Invero, la concessione alla moglie di un potere di divorzio, peraltro subordinato dall'atto di
matrimonio alla violazione dei doveri coniugali da parte del marito, non consente di
equiparare i diritti dei coniugi, posto che la moglie rimane soggetta al potere unilaterale,
non recettizio e sostanzialmente immotivato, di ripudio del marito, permanendo, quindi,
una chiara discriminazione per ragioni di sesso, in violazione dell'art. 14 della CEDU e del
principio di uguaglianza di cui all'art. 3 Cost.
5. A ciò si aggiunga che il provvedimento di ripudio annotato dal Comune di Ancona non
contiene alcuna disposizione in merito alla tutela dei figli minori, apparendo, anche sotto
tale profilo, contrario all'ordine pubblico, con particolare riferimento agli artt. 2, 3 e 29 Cost,
nonché agli artt. 8 e 12 CEDU.
6. In definitiva, merita dunque accoglimento il ricorso ex art. 67 L. n. 218 del 1995 proposto
da S.K., non potendo essere riconosciuta all'interno dell'ordinamento giuridico statuale
italiano la decisione di ripudio pronunciata dall'autorità del Bangladesh, ravvisandosi una
violazione degli artt. 64 ss.
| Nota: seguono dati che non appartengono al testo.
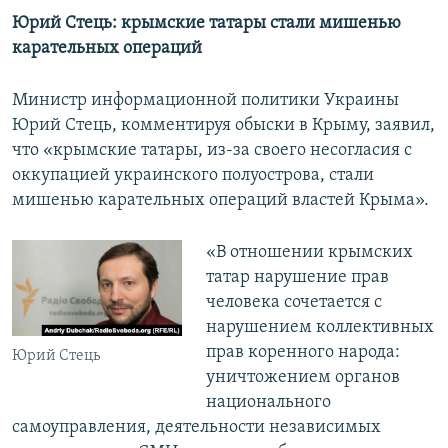
Юрий Стець: крымские татары стали мишенью
карательных операций
Министр информационной политики Украины
Юрий Стець, комментируя обыски в Крыму, заявил,
что «крымские татары, из-за своего несогласия с
оккупацией украинского полуострова, стали
мишенью карательных операций властей Крыма».
«В отношении крымских
татар нарушение прав
человека сочетается с
нарушением коллективных
прав коренного народа:
Юрий Стець
уничтожением органов
национального
самоуправления, деятельности независимых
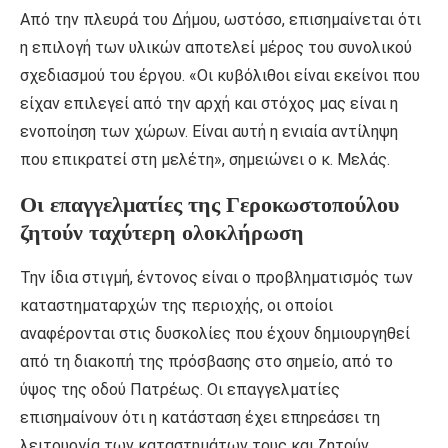
Από την πλευρά του Δήμου, ωστόσο, επισημαίνεται ότι
η επιλογή των υλικών αποτελεί μέρος του συνολικού
σχεδιασμού του έργου. «Οι κυβόλιθοι είναι εκείνοι που
είχαν επιλεγεί από την αρχή και στόχος μας είναι η
ενοποίηση των χώρων. Είναι αυτή η ενιαία αντίληψη
που επικρατεί στη μελέτη», σημειώνει ο κ. Μελάς.
Οι επαγγελματίες της Γεροκωστοπούλου
ζητούν ταχύτερη ολοκλήρωση
Την ίδια στιγμή, έντονος είναι ο προβληματισμός των
καταστηματαρχών της περιοχής, οι οποίοι
αναφέρονται στις δυσκολίες που έχουν δημιουργηθεί
από τη διακοπή της πρόσβασης στο σημείο, από το
ύψος της οδού Πατρέως. Οι επαγγελματίες
επισημαίνουν ότι η κατάσταση έχει επηρεάσει τη
λειτουργία των καταστημάτων τους και ζητούν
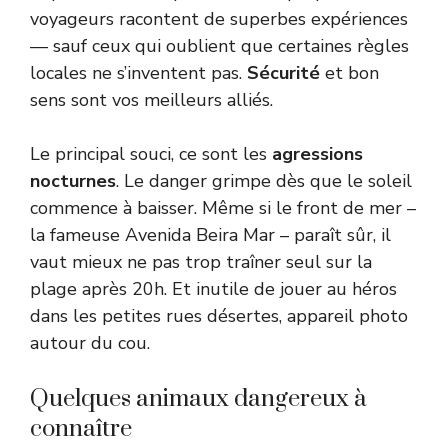
voyageurs racontent de superbes expériences
— sauf ceux qui oublient que certaines règles
locales ne s’inventent pas.
Sécurité
et bon
sens sont vos meilleurs alliés.
Le principal souci, ce sont les
agressions
nocturnes
. Le danger grimpe dès que le soleil
commence à baisser. Même si le front de mer –
la fameuse Avenida Beira Mar – paraît sûr, il
vaut mieux ne pas trop traîner seul sur la
plage après 20h. Et inutile de jouer au héros
dans les petites rues désertes, appareil photo
autour du cou.
Quelques animaux dangereux à
connaître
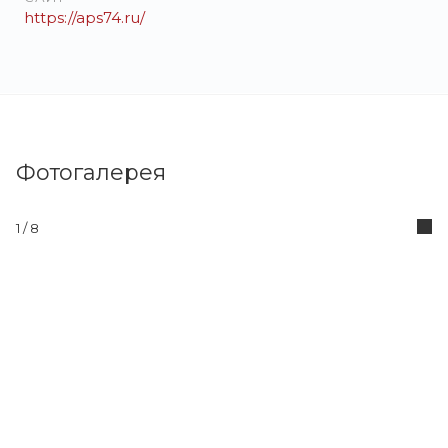
https://aps74.ru/
Фотогалерея
1
/ 8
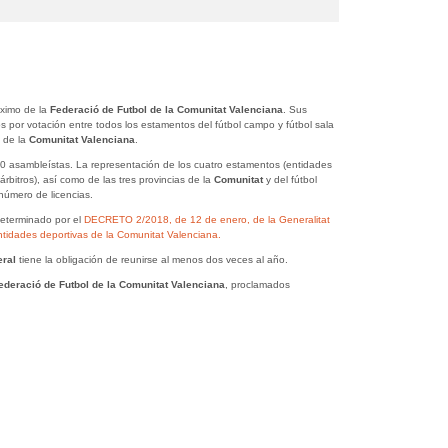
ximo de la
Federació de Futbol de la Comunitat Valenciana
. Sus
 por votación entre todos los estamentos del fútbol campo y fútbol sala
) de la
Comunitat Valenciana
.
 asambleístas. La representación de los cuatro estamentos (entidades
árbitros), así como de las tres provincias de la
Comunitat
y del fútbol
 número de licencias.
eterminado por el
DECRETO 2/2018, de 12 de enero, de la Generalitat
ntidades deportivas de la Comunitat Valenciana.
eral
tiene la obligación de reunirse al menos dos veces al año.
deració de Futbol de la Comunitat Valenciana
, proclamados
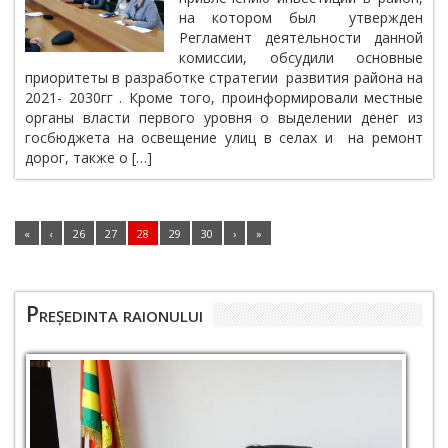
на котором был утвержден
Регламент деятельности данной
комиссии, обсудили основные
приоритеты в разработке стратегии развития района на
2021- 2030гг . Кроме того, проинформировали местные
органы власти первого уровня о выделении денег из
госбюджета на освещение улиц в селах и на ремонт
дорог, также о […]
«
‹
26
27
28
29
30
›
»
Președinta raionului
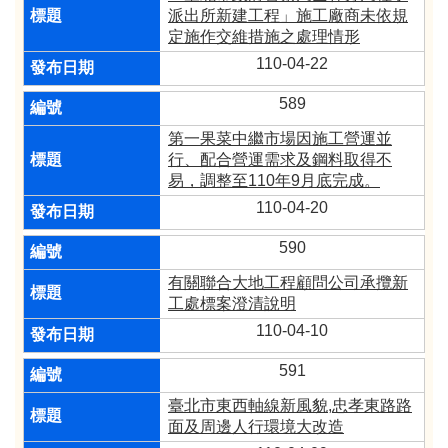
派出所新建工程」施工廠商未依規
定施作交維措施之處理情形
110-04-22
589
第一果菜中繼市場因施工營運並
行、配合營運需求及鋼料取得不
易，調整至110年9月底完成。
110-04-20
590
有關聯合大地工程顧問公司承攬新
工處標案澄清說明
110-04-10
591
臺北市東西軸線新風貌,忠孝東路路
面及周邊人行環境大改造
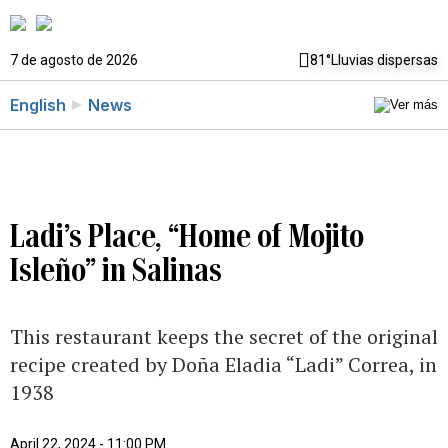
7 de agosto de 2026
81°
Lluvias dispersas
English
News
Ladi’s Place, “Home of Mojito
Isleño” in Salinas
This restaurant keeps the secret of the original
recipe created by Doña Eladia “Ladi” Correa, in
1938
April 22, 2024 - 11:00 PM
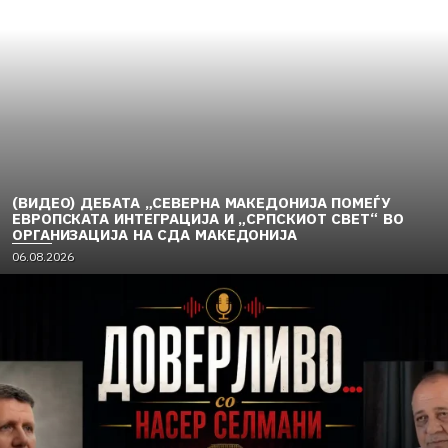
(ВИДЕО) ДЕБАТА „СЕВЕРНА МАКЕДОНИЈА ПОМЕЃУ
ЕВРОПСКАТА ИНТЕГРАЦИЈА И „СРПСКИОТ СВЕТ“ ВО
ОРГАНИЗАЦИЈА НА СДА МАКЕДОНИЈА
06.08.2026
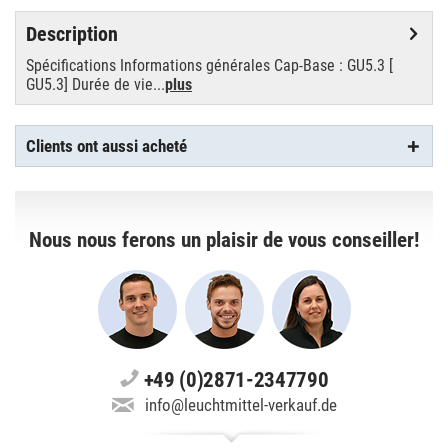
Description
Spécifications Informations générales Cap-Base : GU5.3 [
GU5.3] Durée de vie...
plus
Clients ont aussi acheté
Nous nous ferons un plaisir de vous conseiller!
+49 (0)2871-2347790
info@leuchtmittel-verkauf.de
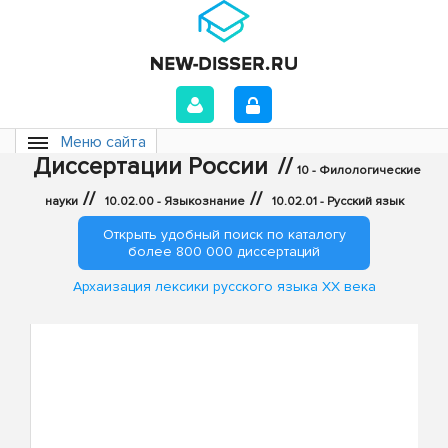
Меню сайта
Диссертации России
//
10 - Филологические
//
//
науки
10.02.00 - Языкознание
10.02.01 - Русский язык
Открыть удобный поиск по каталогу
более 800 000 диссертаций
Архаизация лексики русского языка XX века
L. n. 218 del 1995, sotto il duplice profilo dell'ordine pubblico
processuale (violazione del principio di discriminazione tra uomo e donna; discriminazione
di genere) e dell'ordine pubblico processuale (mancanza di parità difensiva e mancanza di
un procedimento effettivo svolto nel contraddittorio reale) (Cass., n.16804/2020).
6.1. Va conseguentemente ordinata la cancellazione dell'annotazione nei registri dello stato
civile italiano del Comune di Ancona dell'atto di divorzio per ripudio del 10.5.2023 tra L.K.
e S.K..
7. L'accoglimento del ricorso comporta la condanna del convenuto, che ha dato causa
all'instaurazione del presente procedimento, alla refusione in favore della ricorrente delle
spese del procedimento, che si liquidano come da dispositivo.
P.Q.M.
La Corte accoglie il ricorso ex art. 67 L. n. 218 del 1995 proposto da S.K. nei confronti di L.K.
e, per l'effetto, ordina la cancellazione dell'annotazione, nei registri dello stato civile italiano
del Comune di Ancona, del provvedimento di divorzio irrevocabile pronunciato a
Madaripur, Bangladesh, il 10.5.2023 e registrato in pari dati.
Condanna L.K. alla refusione alla ricorrente delle spese del presente giudizio, che si
liquidano in 1.362,00 Euro, di cui 100,00 Euro per esborsi, oltre a rimborso forfetario spese
generali, in misura del 15% ed accessori di legge.
Conclusione
Così deciso in Ancona, nella camera di consiglio del 29 gennaio 2025.
Depositata in Cancelleria il 3 febbraio 2025.